▶ What the exercise asks
The expected output is every record below, transcribed exactly, with the pictures left out.

-------- Data provided --------

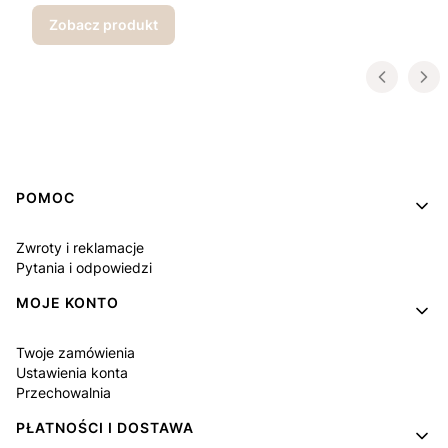
Zobacz produkt
Linki w stopce
POMOC
Zwroty i reklamacje
Pytania i odpowiedzi
MOJE KONTO
Twoje zamówienia
Ustawienia konta
Przechowalnia
PŁATNOŚCI I DOSTAWA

--------

▶ Response to the task
Zobacz produkt
Linki w stopce
POMOC
Zwroty i reklamacje
Pytania i odpowiedzi
MOJE KONTO
Twoje zamówienia
Ustawienia konta
Przechowalnia
PŁATNOŚCI I DOSTAWA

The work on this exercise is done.